Updated by Eugen Block 6 months ago

This issue might have another heavy impact. The customer created new OSDs which takes several minutes for each OSD until they boot (SSD only). Each OSD process spikes to around 140 GB RAM usage, killing the host while booting the OSD daemon. Without debug logs enabled there's nothing to see during that boot time, but we enabled debug logs for one OSD and saw a huge amount of purged_snaps entries. Unfortunately, the customer wasn't able to capture that log for me to confirm, I'm currently waiting for new logs. But it appears that these untrimmed snapshots impact more than just the mon store. Using the orchestrator to create multiple OSDs at once is impossible right now. As soon as I have logs to back up my suspicion, I'll attach them to this tracker.

Actions #28

Updated by Eugen Block 5 months ago

I could reproduce this in my lab environment, it's a single node cluster with more than one million purged_snaps (1068905 entries in the mon store). With debug level 10 (debug_osd = 10) there's one line standing out in the log: it contains all the snap ranges, here's a short excerpt:

2025-10-21T16:28:59.590+0000 7f23b3c5b640 10 snap_mapper.record_purged_snaps purged_snaps {505={20=[1~1]},513={20=[5~1]},516={20=[4~1]},517={20=[3~1]},884={21=[2~1]},888={21=[4~1]},898={21=[7~3]}

This single line separated by comma results in more than 1.6 million lines.

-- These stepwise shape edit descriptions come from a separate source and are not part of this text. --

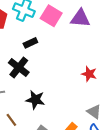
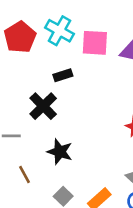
pink square: (51, 16) -> (95, 43), turned -35

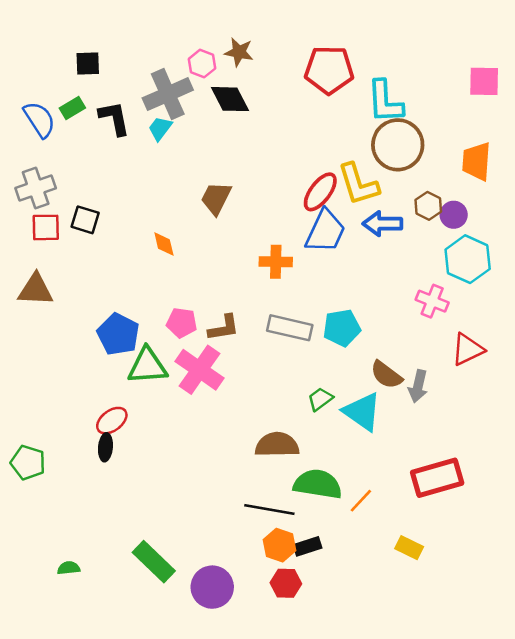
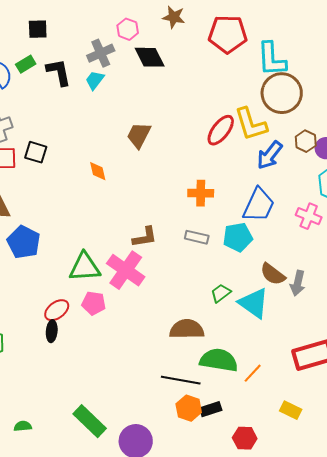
brown star: (239, 52) -> (174, 17), moved
gray cross: (168, 94) -> (101, 53), size x0.7
blue arrow: (382, 224) -> (270, 155), turned -52
blue trapezoid: (325, 231) -> (259, 205), moved
orange cross: (276, 262) -> (201, 193), moved
pink pentagon: (182, 323) -> (94, 303), moved
gray rectangle: (290, 328) -> (197, 237), size x0.7
blue pentagon: (118, 334) -> (24, 242), moved
red hexagon: (286, 583) -> (245, 438), moved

The customer cluster where we debugged this had more than 42 million purged_snaps two years ago (we haven't checked in a while). They are currently expanding the cluster, but adding one OSD at a time to prevent OOM killers is not a great procedure.

Actions #29

Updated by Upkeep Bot 5 months ago

  • Released In set to v20.2.0~2352
  • Upkeep Timestamp changed from 2025-07-14T17:41:20+00:00 to 2025-11-01T00:58:06+00:00
Actions #30

Updated by Matan Breizman 27 days ago · Edited

Eugen Block wrote in #note-17:

I might be too early asking this, but I upgraded one of my test clusters to 17.2.8, eager to test this new tool. This cluster has 1068805 "purged_snap" entries, yesterday I ran ceph osd pool force-remove-snap spiegel1 1 1000000 to purge the first batch. The OSDs are still snaptrimming (I only have 4 OSDs in that lab, the pool has 8 PGs). But I wanted to get an early impression of the results and ran a "dump-keys" after the snaptrimming had finished almost 80% of the snaptrim_queue. But the number of purged_snap entries remains at 1068805. Is that expected? I had hoped that this would also reduce the number of entries, leading to a smaller mon store. Am I just being impatient or did I misunderstand the purpose of this tool?

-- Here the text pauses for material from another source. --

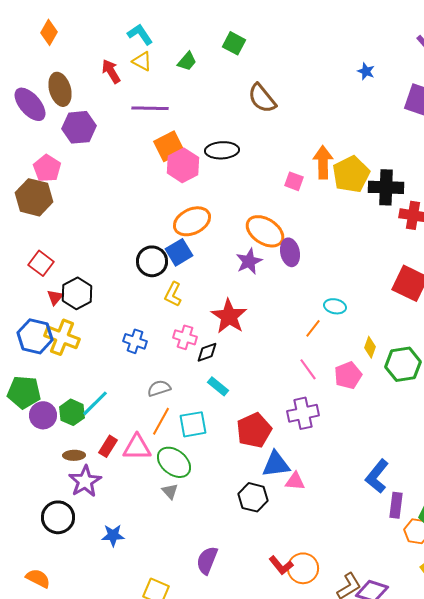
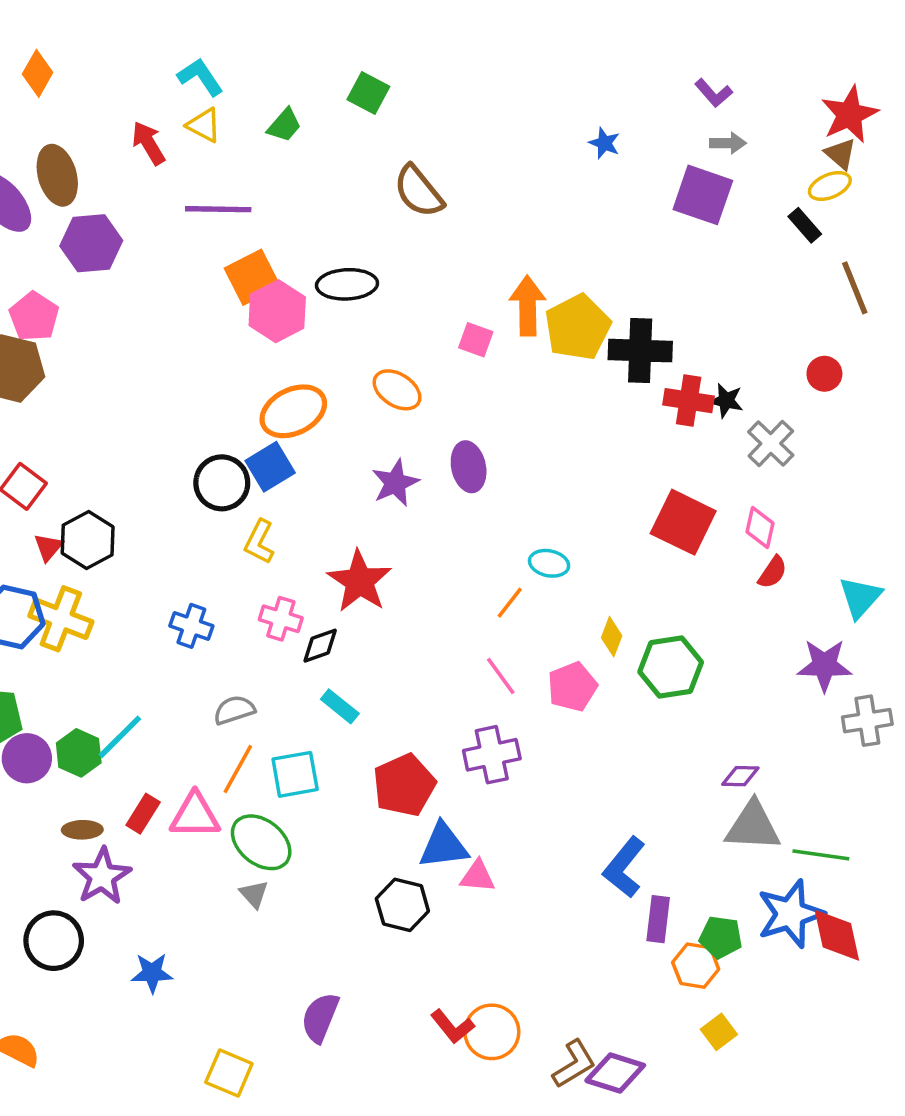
orange ellipse: (265, 231) -> (397, 390), moved, size x0.7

Hey Eugen, thank you for the details.
  • I would like to try to understand why did https://tracker.ceph.com/issues/62983 didn't help in the above scenario.
    Would it be possible to share the "dump-keys" output? (any of the impacted clusters)

Thank you!

Actions #31

Updated by Eugen Block 27 days ago

Matan Breizman wrote in #note-30:

  • I would like to try to understand why did https://tracker.ceph.com/issues/62983 didn't help in the above scenario.
    Would it be possible to share the "dump-keys" output? (any of the impacted clusters)

Just to be clear, I tested the tool on 17.2.8, it didn't seem to help with the mon store. In the meantime, I upgraded that (single node) cluster to Reef 18.2.7 (to be on the same version as the customer), but apparently, tracker 62983 was released in Squid 19.2.0. And I haven't tested that tool in Reef either. Should I upgrade to latest Squid and rerun the tool?
I will provide the dump-keys output from before and after retrying on Squid.

  • Secondly, PR https://github.com/ceph/ceph/pull/55841 (backported to Q,R,S) should have prevented the issue for newer clusters.
    Are you aware of clusters hitting this issue after the above merge (v17.2.8 for Q)?
    Alternatively, did the number of purged snaps continue to accumulate after upgrading the cluster?

We currently don't have customers who create that many snapshots, so I have no answer to that. And more importantly, this customer rebuilt that cluster into a stretch cluster (not the "official" stretch mode though), so snapshots are not created anymore, hence no more growth. But they kept their secondary site as a pre-prod environment which would allow us to test there with less risks.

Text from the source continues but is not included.